→ Task to complete
If a line in the data below holds the word "tick", copy it.

→ Excerpted records
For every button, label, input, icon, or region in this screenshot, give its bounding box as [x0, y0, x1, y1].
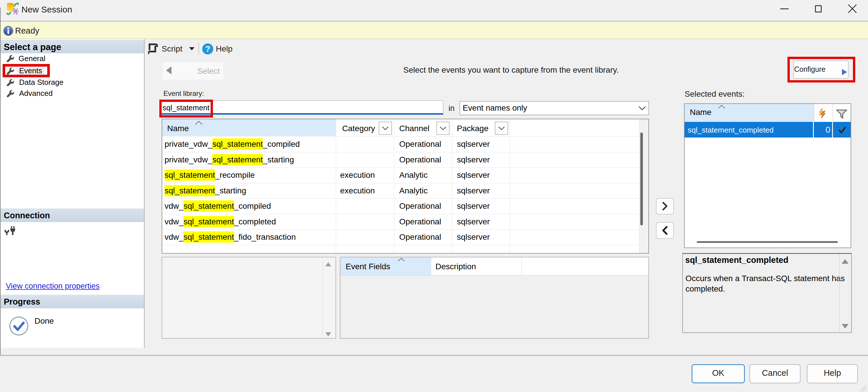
svg-text:?: ? — [205, 44, 210, 54]
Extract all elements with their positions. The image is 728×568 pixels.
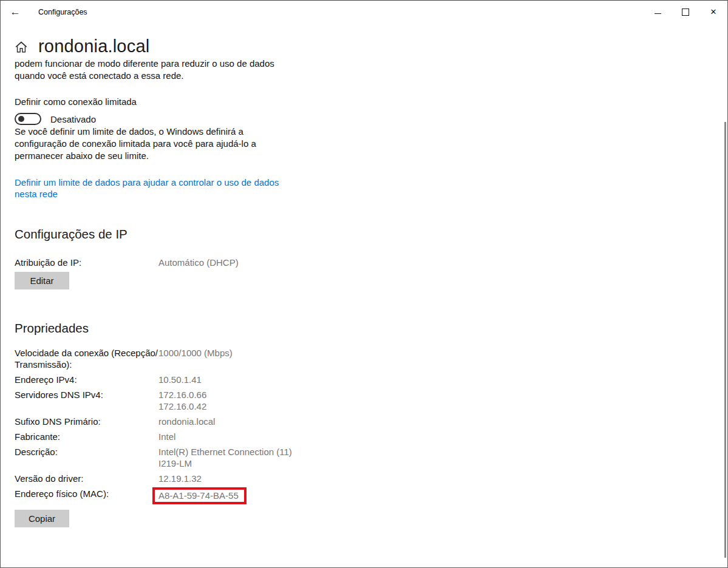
property-row: Velocidade da conexão (Recepção/​Transmi… [15, 347, 727, 370]
property-row: Fabricante:Intel [15, 431, 727, 442]
property-label: Endereço físico (MAC): [15, 488, 158, 505]
back-button[interactable]: ← [1, 1, 30, 23]
property-row: Endereço IPv4:10.50.1.41 [15, 374, 727, 385]
titlebar: ← Configurações ✕ [1, 1, 727, 23]
edit-ip-button[interactable]: Editar [15, 272, 69, 289]
property-value: 172.16.0.66172.16.0.42 [158, 389, 727, 412]
property-label: Versão do driver: [15, 473, 158, 484]
property-value: Intel [158, 431, 727, 442]
property-value: rondonia.local [158, 416, 727, 427]
property-value: A8-A1-59-74-BA-55 [158, 488, 727, 505]
property-row: Versão do driver:12.19.1.32 [15, 473, 727, 484]
close-icon: ✕ [710, 8, 717, 16]
set-data-limit-link[interactable]: Definir um limite de dados para ajudar a… [15, 177, 301, 200]
properties-list: Velocidade da conexão (Recepção/​Transmi… [15, 347, 727, 505]
metered-toggle[interactable] [15, 113, 41, 125]
titlebar-spacer [87, 1, 644, 23]
minimize-button[interactable] [644, 1, 672, 23]
property-row: Servidores DNS IPv4:172.16.0.66172.16.0.… [15, 389, 727, 412]
mac-address-highlight: A8-A1-59-74-BA-55 [152, 487, 247, 504]
property-label: Descrição: [15, 446, 158, 469]
property-label: Sufixo DNS Primário: [15, 416, 158, 427]
metered-toggle-row: Desativado [15, 112, 727, 126]
toggle-knob [18, 116, 24, 122]
back-arrow-icon: ← [10, 6, 21, 18]
ip-assignment-label: Atribuição de IP: [15, 257, 158, 268]
metered-intro-text: podem funcionar de modo diferente para r… [15, 58, 289, 82]
maximize-icon [682, 8, 689, 16]
window-title: Configurações [30, 1, 87, 23]
property-row: Descrição:Intel(R) Ethernet Connection (… [15, 446, 727, 469]
property-label: Fabricante: [15, 431, 158, 442]
page-header: rondonia.local [15, 35, 727, 58]
properties-heading: Propriedades [15, 321, 727, 336]
page-title: rondonia.local [38, 36, 149, 56]
settings-window: ← Configurações ✕ rondonia.local podem f… [0, 0, 728, 568]
ip-settings-heading: Configurações de IP [15, 227, 727, 242]
property-label: Servidores DNS IPv4: [15, 389, 158, 412]
data-limit-description: Se você definir um limite de dados, o Wi… [15, 126, 294, 162]
metered-connection-label: Definir como conexão limitada [15, 96, 727, 107]
copy-mac-button[interactable]: Copiar [15, 510, 69, 527]
window-controls: ✕ [644, 1, 727, 23]
maximize-button[interactable] [672, 1, 699, 23]
minimize-icon [655, 13, 661, 14]
ip-assignment-row: Atribuição de IP: Automático (DHCP) [15, 257, 727, 268]
property-value: 1000/1000 (Mbps) [158, 347, 727, 370]
toggle-state-label: Desativado [50, 114, 96, 124]
property-row: Endereço físico (MAC):A8-A1-59-74-BA-55 [15, 488, 727, 505]
settings-content: rondonia.local podem funcionar de modo d… [1, 35, 727, 527]
property-label: Velocidade da conexão (Recepção/​Transmi… [15, 347, 158, 370]
property-value: Intel(R) Ethernet Connection (11)I219-LM [158, 446, 727, 469]
ip-assignment-value: Automático (DHCP) [158, 257, 727, 268]
property-row: Sufixo DNS Primário:rondonia.local [15, 416, 727, 427]
property-value: 10.50.1.41 [158, 374, 727, 385]
property-label: Endereço IPv4: [15, 374, 158, 385]
property-value: 12.19.1.32 [158, 473, 727, 484]
close-button[interactable]: ✕ [699, 1, 727, 23]
vertical-scrollbar-thumb[interactable] [724, 122, 726, 558]
home-icon [15, 40, 28, 53]
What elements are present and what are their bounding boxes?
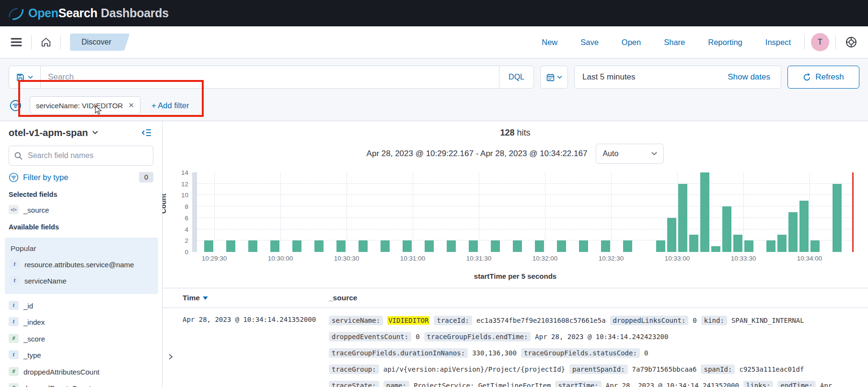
histogram-bar[interactable] [447, 240, 456, 252]
time-column-header[interactable]: Time [162, 294, 329, 302]
breadcrumb-discover[interactable]: Discover [70, 34, 124, 51]
menu-hamburger-icon[interactable] [8, 34, 25, 50]
field-name: serviceName [24, 276, 67, 286]
interval-select[interactable]: Auto [596, 144, 664, 164]
histogram-bar[interactable] [799, 201, 809, 252]
home-icon[interactable] [38, 34, 54, 50]
histogram-bar[interactable] [833, 184, 842, 252]
field-name: _index [23, 318, 45, 327]
query-language-button[interactable]: DQL [499, 66, 533, 88]
refresh-label: Refresh [815, 72, 844, 82]
histogram-bar[interactable] [336, 240, 346, 252]
collapse-sidebar-icon[interactable] [140, 127, 153, 138]
nav-link-open[interactable]: Open [619, 37, 644, 47]
histogram-bar[interactable] [270, 240, 279, 252]
source-key-chip: parentSpanId: [569, 364, 628, 374]
histogram-bar[interactable] [403, 240, 412, 252]
histogram-bar[interactable] [788, 212, 798, 252]
field-search-input[interactable] [27, 151, 148, 160]
field-name: resource.attributes.service@name [24, 260, 134, 270]
refresh-button[interactable]: Refresh [787, 66, 859, 89]
y-tick-label: 2 [185, 237, 188, 244]
field-item-_score[interactable]: #_score [9, 334, 153, 344]
field-item-droppedAttributesCount[interactable]: #droppedAttributesCount [9, 367, 153, 377]
v-gridline [214, 172, 215, 252]
histogram-bar[interactable] [314, 240, 324, 252]
histogram-bar[interactable] [204, 240, 213, 252]
source-key-chip: droppedLinksCount: [610, 316, 689, 325]
field-item-serviceName[interactable]: tserviceName [10, 276, 153, 286]
field-item-resource.attributes.service@name[interactable]: tresource.attributes.service@name [10, 260, 153, 270]
histogram-bar[interactable] [689, 235, 698, 252]
now-marker-line [852, 172, 854, 252]
brand-dashboards: Dashboards [101, 6, 168, 20]
histogram-bar[interactable] [359, 240, 368, 252]
date-picker-button[interactable] [540, 66, 568, 89]
field-name: _score [23, 334, 45, 344]
add-filter-button[interactable]: + Add filter [149, 101, 192, 111]
filter-pill-servicename[interactable]: serviceName: VIDIEDITOR ✕ [30, 96, 140, 114]
chevron-down-icon [92, 131, 98, 135]
time-range-box[interactable]: Last 5 minutes Show dates [574, 66, 781, 89]
y-tick-label: 6 [185, 214, 188, 221]
h-gridline [192, 240, 854, 240]
index-pattern-title[interactable]: otel-v1-apm-span [9, 127, 88, 138]
time-header-label: Time [183, 294, 200, 302]
source-value: c9253a111eac01df [739, 365, 804, 373]
field-item-_index[interactable]: t_index [9, 318, 153, 327]
histogram-bar[interactable] [601, 240, 610, 252]
number-field-icon: # [9, 383, 19, 387]
source-key-chip: startTime: [555, 381, 601, 387]
number-field-icon: # [9, 367, 19, 376]
histogram-bar[interactable] [722, 206, 731, 252]
histogram-bar[interactable] [711, 246, 720, 252]
histogram-bar[interactable] [700, 172, 709, 252]
saved-query-menu-button[interactable] [9, 66, 41, 88]
filter-pill-label: serviceName: VIDIEDITOR [36, 102, 123, 110]
histogram-bar[interactable] [513, 240, 522, 252]
expand-row-icon[interactable] [162, 316, 183, 387]
avatar[interactable]: T [811, 33, 829, 51]
field-item-_id[interactable]: t_id [9, 301, 153, 311]
histogram-bar[interactable] [469, 240, 478, 252]
x-axis-title: startTime per 5 seconds [162, 272, 868, 280]
filter-by-type-button[interactable]: Filter by type 0 [9, 172, 153, 182]
field-item-droppedEventsCount[interactable]: #droppedEventsCount [9, 384, 153, 387]
histogram-plot[interactable] [192, 172, 854, 252]
nav-link-save[interactable]: Save [578, 37, 602, 47]
field-item-_source[interactable]: </>_source [9, 205, 153, 215]
show-dates-button[interactable]: Show dates [725, 72, 773, 82]
histogram-bar[interactable] [248, 240, 257, 252]
y-tick-label: 4 [185, 226, 188, 233]
search-input[interactable] [41, 66, 499, 88]
histogram-bar[interactable] [381, 240, 390, 252]
help-buoy-icon[interactable] [842, 33, 860, 51]
histogram-bar[interactable] [535, 240, 544, 252]
histogram-bar[interactable] [557, 240, 566, 252]
interval-selected-value: Auto [602, 149, 618, 158]
histogram-bar[interactable] [623, 240, 632, 252]
histogram-bar[interactable] [766, 240, 775, 252]
histogram-bar[interactable] [678, 184, 687, 252]
histogram-bar[interactable] [733, 235, 742, 252]
hits-count: 128 [500, 128, 514, 137]
sort-desc-icon [203, 296, 208, 300]
histogram-bar[interactable] [810, 240, 820, 252]
histogram-bar[interactable] [656, 240, 665, 252]
nav-link-inspect[interactable]: Inspect [763, 37, 794, 47]
nav-link-new[interactable]: New [539, 37, 560, 47]
nav-link-share[interactable]: Share [661, 37, 688, 47]
histogram-bar[interactable] [744, 240, 753, 252]
histogram-bar[interactable] [667, 218, 676, 252]
h-gridline [192, 183, 854, 184]
remove-filter-icon[interactable]: ✕ [128, 101, 134, 110]
field-item-_type[interactable]: t_type [9, 351, 153, 360]
filter-circle-icon[interactable] [10, 100, 22, 112]
histogram-bar[interactable] [777, 235, 787, 252]
histogram-bar[interactable] [292, 240, 301, 252]
histogram-bar[interactable] [425, 240, 434, 252]
nav-link-reporting[interactable]: Reporting [705, 37, 745, 47]
histogram-bar[interactable] [579, 240, 588, 252]
histogram-bar[interactable] [491, 240, 500, 252]
histogram-bar[interactable] [226, 240, 235, 252]
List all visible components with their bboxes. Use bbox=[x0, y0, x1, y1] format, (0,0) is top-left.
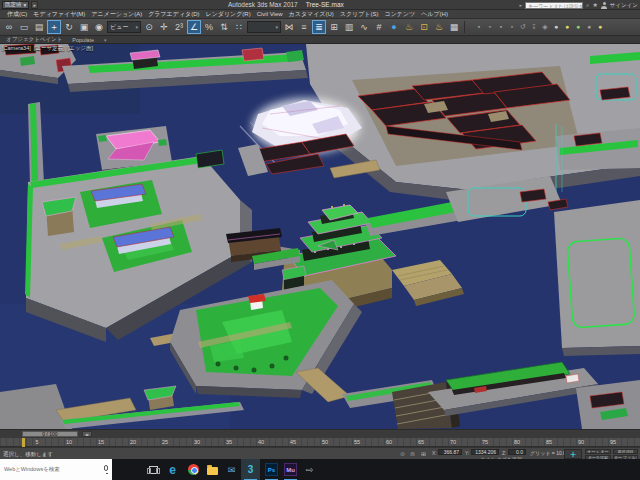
select-and-move-icon[interactable]: ＋ bbox=[47, 20, 61, 34]
taskbar-explorer-button[interactable] bbox=[203, 459, 222, 480]
named-selection-sets-dropdown[interactable]: ▾ bbox=[247, 21, 281, 33]
menu-item[interactable]: スクリプト(S) bbox=[337, 10, 382, 19]
custom-tool-4-icon[interactable]: ▪ bbox=[507, 21, 517, 33]
select-and-scale-icon[interactable]: ▣ bbox=[77, 20, 91, 34]
x-label: X: bbox=[432, 450, 437, 456]
render-flyout-icon[interactable]: ▦ bbox=[447, 20, 461, 34]
select-and-rotate-icon[interactable]: ↻ bbox=[62, 20, 76, 34]
taskbar-mail-button[interactable]: ✉ bbox=[222, 459, 241, 480]
taskbar-chrome-button[interactable] bbox=[184, 459, 203, 480]
absolute-mode-toggle-icon[interactable]: ⊞ bbox=[421, 450, 426, 457]
select-object-icon[interactable]: ▭ bbox=[17, 20, 31, 34]
infocenter-expand-icon[interactable]: ▸ bbox=[520, 2, 523, 8]
viewport-camera-label[interactable]: [Camera34] bbox=[2, 45, 31, 52]
tab-object-paint[interactable]: オブジェクトペイント bbox=[6, 36, 62, 43]
menu-item[interactable]: コンテンツ bbox=[381, 10, 418, 19]
quick-access-expand-button[interactable]: ▸ bbox=[31, 1, 38, 9]
tick-label: 75 bbox=[482, 439, 488, 445]
selection-set-dropdown[interactable]: 選択項目 bbox=[613, 449, 638, 454]
custom-tool-6-icon[interactable]: ↧ bbox=[529, 21, 539, 33]
infocenter-search-input[interactable]: キーワードまたは語句を入力 bbox=[525, 2, 583, 9]
custom-tool-1-icon[interactable]: ▪ bbox=[474, 21, 484, 33]
custom-tool-8-icon[interactable]: ● bbox=[551, 21, 561, 33]
workspace-dropdown[interactable]: 既定値 ▾ bbox=[2, 1, 29, 9]
layer-manager-icon[interactable]: ≣ bbox=[312, 20, 326, 34]
share-app-icon: ⇨ bbox=[306, 465, 314, 475]
menu-item[interactable]: モディファイヤ(M) bbox=[30, 10, 88, 19]
select-and-manipulate-icon[interactable]: ✛ bbox=[157, 20, 171, 34]
taskbar-share-app-button[interactable]: ⇨ bbox=[300, 459, 319, 480]
tab-populate[interactable]: Populate bbox=[72, 37, 94, 43]
taskbar-edge-button[interactable]: e bbox=[163, 459, 182, 480]
rendered-frame-window-icon[interactable]: ⊡ bbox=[417, 20, 431, 34]
menu-item[interactable]: レンダリング(R) bbox=[203, 10, 254, 19]
select-and-place-icon[interactable]: ◉ bbox=[92, 20, 106, 34]
time-slider-track[interactable]: 0 / 100 ◂▸ bbox=[0, 429, 640, 437]
menu-item[interactable]: Civil View bbox=[254, 10, 286, 19]
taskbar-photoshop-button[interactable]: Ps bbox=[262, 459, 281, 480]
tick-label: 95 bbox=[610, 439, 616, 445]
scene-explorer-icon[interactable]: ⊞ bbox=[327, 20, 341, 34]
star-icon[interactable]: ★ bbox=[592, 1, 597, 9]
menu-item[interactable]: アニメーション(A) bbox=[88, 10, 145, 19]
track-bar[interactable]: 5101520253035404550556065707580859095 bbox=[0, 437, 640, 447]
custom-tool-9-icon[interactable]: ● bbox=[562, 21, 572, 33]
custom-tool-11-icon[interactable]: ● bbox=[584, 21, 594, 33]
microphone-icon[interactable] bbox=[104, 465, 108, 471]
menu-item[interactable]: ヘルプ(H) bbox=[418, 10, 451, 19]
reference-coordsys-dropdown[interactable]: ビュー▾ bbox=[107, 21, 141, 33]
viewport-label: [Camera34] [ユーザ定義] [エッジ面] bbox=[2, 45, 93, 52]
spinner-snap-icon[interactable]: ⇅ bbox=[217, 20, 231, 34]
menu-item[interactable]: カスタマイズ(U) bbox=[286, 10, 337, 19]
auto-key-button[interactable]: オート キー bbox=[585, 449, 611, 454]
edit-named-selection-sets-icon[interactable]: ∷ bbox=[232, 20, 246, 34]
ribbon-tab-row: オブジェクトペイント Populate ▾ bbox=[0, 36, 640, 44]
schematic-view-icon[interactable]: # bbox=[372, 20, 386, 34]
percent-snap-icon[interactable]: % bbox=[202, 20, 216, 34]
taskbar-muse-button[interactable]: Mu bbox=[281, 459, 300, 480]
material-editor-icon[interactable]: ● bbox=[387, 20, 401, 34]
snaps-toggle-icon[interactable]: 2³ bbox=[172, 20, 186, 34]
ribbon-minimize-icon[interactable]: ▾ bbox=[104, 37, 107, 43]
render-setup-icon[interactable]: ♨ bbox=[402, 20, 416, 34]
x-coordinate-field[interactable]: 366.87 bbox=[438, 449, 462, 455]
y-coordinate-field[interactable]: 1334.206 bbox=[471, 449, 499, 455]
custom-tool-7-icon[interactable]: ◈ bbox=[540, 21, 550, 33]
custom-tool-2-icon[interactable]: ▪ bbox=[485, 21, 495, 33]
3ds-max-icon: 3 bbox=[248, 464, 254, 475]
use-pivot-center-icon[interactable]: ⊙ bbox=[142, 20, 156, 34]
custom-tool-10-icon[interactable]: ● bbox=[573, 21, 583, 33]
menu-item[interactable]: グラフエディタ(D) bbox=[145, 10, 202, 19]
infocenter: ▸ キーワードまたは語句を入力 ⌕ ★ サインイン bbox=[520, 1, 638, 9]
task-view-button[interactable] bbox=[144, 459, 163, 480]
mirror-icon[interactable]: ⋈ bbox=[282, 20, 296, 34]
set-keys-button[interactable]: ＋ bbox=[564, 449, 582, 459]
viewport-shading-label[interactable]: [エッジ面] bbox=[68, 45, 93, 52]
task-view-icon bbox=[149, 466, 158, 474]
tick-label: 10 bbox=[66, 439, 72, 445]
selection-lock-icon[interactable]: ⋒ bbox=[410, 450, 415, 457]
viewport-canvas[interactable]: [Camera34] [ユーザ定義] [エッジ面] bbox=[0, 44, 640, 429]
tick-label: 35 bbox=[226, 439, 232, 445]
align-icon[interactable]: ≡ bbox=[297, 20, 311, 34]
angle-snap-icon[interactable]: ∠ bbox=[187, 20, 201, 34]
viewport-style-label[interactable]: [ユーザ定義] bbox=[34, 45, 65, 52]
select-by-name-icon[interactable]: ▤ bbox=[32, 20, 46, 34]
z-coordinate-field[interactable]: 0.0 bbox=[508, 449, 526, 455]
taskbar-search-input[interactable]: WebとWindowsを検索 bbox=[0, 459, 112, 480]
menu-item[interactable]: 作成(C) bbox=[4, 10, 30, 19]
custom-tool-5-icon[interactable]: ↺ bbox=[518, 21, 528, 33]
sign-in-link[interactable]: サインイン bbox=[610, 2, 638, 9]
render-production-icon[interactable]: ♨ bbox=[432, 20, 446, 34]
photoshop-icon: Ps bbox=[265, 463, 278, 476]
user-icon[interactable] bbox=[601, 2, 607, 8]
select-and-link-icon[interactable]: ∞ bbox=[2, 20, 16, 34]
muse-icon: Mu bbox=[284, 463, 297, 476]
ribbon-toggle-icon[interactable]: ▥ bbox=[342, 20, 356, 34]
isolate-selection-icon[interactable]: ⊘ bbox=[400, 450, 405, 457]
search-icon[interactable]: ⌕ bbox=[586, 1, 589, 9]
custom-tool-12-icon[interactable]: ● bbox=[595, 21, 605, 33]
taskbar-3dsmax-button[interactable]: 3 bbox=[241, 459, 260, 480]
curve-editor-icon[interactable]: ∿ bbox=[357, 20, 371, 34]
custom-tool-3-icon[interactable]: ▪ bbox=[496, 21, 506, 33]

→ Solution
y-tick-label: 2 [185, 237, 188, 244]
y-tick-label: 6 [185, 214, 188, 221]
y-tick-label: 4 [185, 226, 188, 233]
tick-label: 75 bbox=[482, 439, 488, 445]
tick-label: 95 bbox=[610, 439, 616, 445]
tick-label: 10 bbox=[66, 439, 72, 445]
tick-label: 35 bbox=[226, 439, 232, 445]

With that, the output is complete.